Understanding and using performance metrics in Talend ESB Web Services

TalendSolutionExpert · Jan 22, 2024 9:35:30 PM

This article demonstrates how to monitor the performance of Web Services deployed in Talend Runtime. It explains the statistics generated by Talend Web Services and how to leverage the metrics using JMX and Nagios to improve the Quality of the Service.

The Metrics feature of CXF management module provides aggregate statistics for Web Services running in the CXF Bus such as response times, endpoint status, and throughput. Understanding these metrics facilitates the development of high-performance Web Services, and on Production systems it finds problems at an early stage and troubleshoots them faster.

Prerequisites

Linux distribution—this example uses Ubuntu 17.10
Active Internet connection — to download dependencies and installation packages
Talend ESB — installed
DemoService ESB — demo sample in Studio — is deployed successfully
JConsole — for monitoring the metrics using JMX
Nagios installed and configured with ESB templates for monitoring (optional)

Monitoring Web Services using Nagios (optional)

Nagios is an open source monitoring solution that allows users to identify infrastructure problems before they effect important business processes. Nagios monitors the entire IT infrastructure to ensure services, applications, and business processes are working as expected. Talend ESB can also be monitored using Nagios.

Prerequisites for monitoring Talend ESB with Nagios

Install Nagios and Jmx4Perl.
Configure the CXF template files, cxf.cfg and cxf-host.cfg, jmx_commands.cfg, delivered with Talend Runtime in the directory TalendRuntimePath/add-ons/adapters/nagios, see Talend ESB Nagios configuration template files.

Note: The CXF template files, located in the cxf_templates_nagios.zip file attached to this article, are customized for this demonstration. If you use these templates, modify the Critical and Warning status parameters to display your business needs.

Host monitoring using Nagios

Monitor host_esb to display the statistics of the host, for example, host status and up-time.

Monitoring Talend Runtime Server using Nagios

Monitoring Web Services using JMX

If you are not using a monitoring solution like Nagios, you can monitor the JMX metrics using JConsole.

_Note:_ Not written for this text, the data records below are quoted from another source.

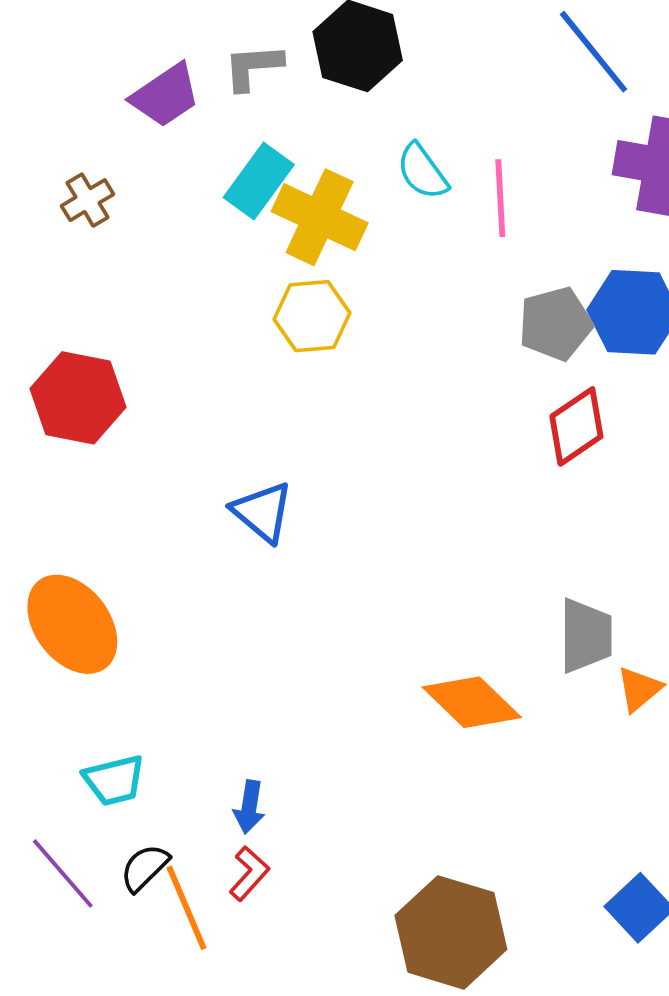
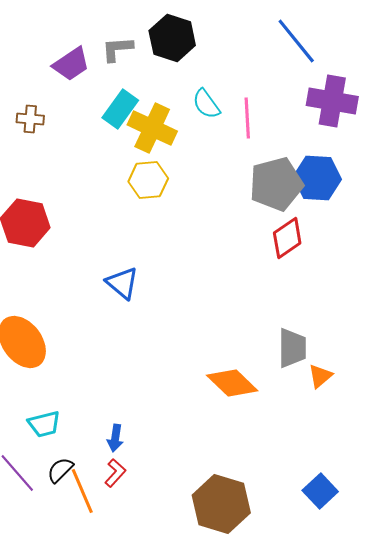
brown cross: (88, 200) -> (30, 119), turned 36
gray pentagon: (556, 324) -> (276, 184), size x1.4

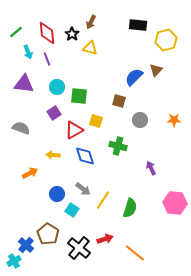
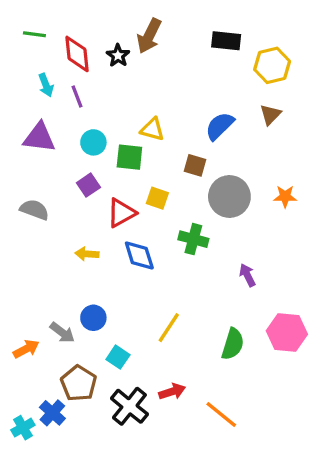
brown arrow: (91, 22) -> (149, 36), size x1.5
green line: (16, 32) -> (34, 34), moved, turned 48
yellow triangle: (90, 48) -> (152, 129), moved
brown triangle: (156, 70) -> (270, 115), moved
gray circle: (140, 120) -> (229, 196), size x1.6
orange arrow: (30, 173) -> (26, 349), moved
gray arrow: (83, 189) -> (62, 333), moved
green semicircle: (130, 208) -> (233, 344), moved
cyan square: (72, 210) -> (118, 357), moved
blue cross: (26, 245) -> (52, 413), moved

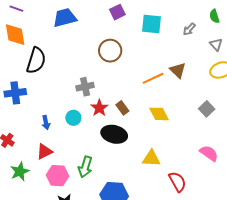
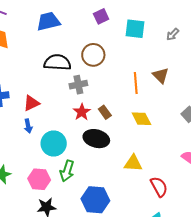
black semicircle: (36, 60) -> (57, 62), moved, turned -104
orange line: (153, 78) -> (136, 83), turned -70
gray cross: (85, 87) -> (78, 85), moved
cyan circle: (73, 118) -> (54, 143), moved, size x1.6
red triangle: (44, 151) -> (31, 103), moved

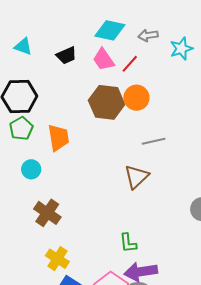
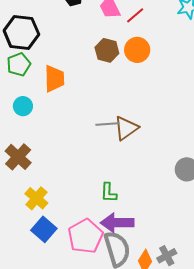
brown hexagon: (107, 102) -> (107, 50), size x0.7
gray line: (154, 141) -> (107, 124), moved
brown cross: (47, 213) -> (18, 157), moved

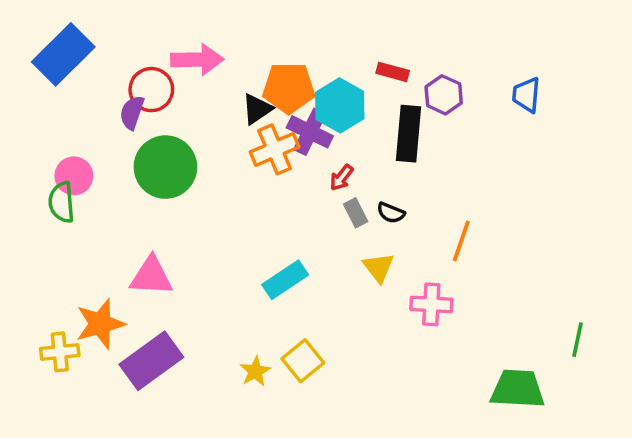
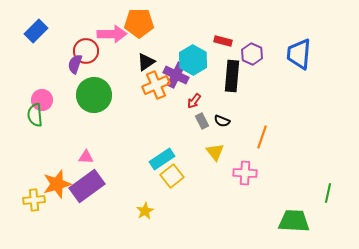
blue rectangle: (63, 54) -> (36, 31), size x0.7
orange pentagon: (289, 88) -> (139, 23), moved
blue trapezoid: (526, 95) -> (299, 54), size x1.5
pink triangle: (151, 276) -> (86, 157), size x0.6
purple rectangle: (151, 361) -> (87, 186), moved
yellow square: (303, 361) -> (172, 176), moved

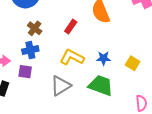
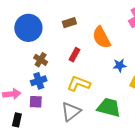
blue star: (103, 58) -> (120, 65), moved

If your Talend Runtime is installed on a remote server, modify the settings in the container/etc/SERVICE_NAME-wrapper.conf file, to enable JMX monitoring. For example, Talend-Runtime-wrapper.conf or karaf-wrapper.conf:

# Uncomment or add below lines to enable JMX
wrapper.java.additional.10=-Dcom.sun.management.jmxremote.port=1616
wrapper.java.additional.11=-Dcom.sun.management.jmxremote.authenticate=false
wrapper.java.additional.12=-Dcom.sun.management.jmxremote.ssl=false
wrapper.java.additional.13=-Djava.rmi.server.hostname=HOST_NAME or IP_ADDRESS_OF_RUNTIME

Open JConsole, and navigate to MBeans > Metrics.Server.

Metrics MBeans for DemoService

Using the Metrics feature in Talend ESB

The Metrics feature in Talend ESB is implemented using the Codahale metrics library, and provides several commonly used metric types such as Meter, Counter, Timer, and Histogram, to output metrics values. Before analyzing these metrics, you need to know some basics about the metric types.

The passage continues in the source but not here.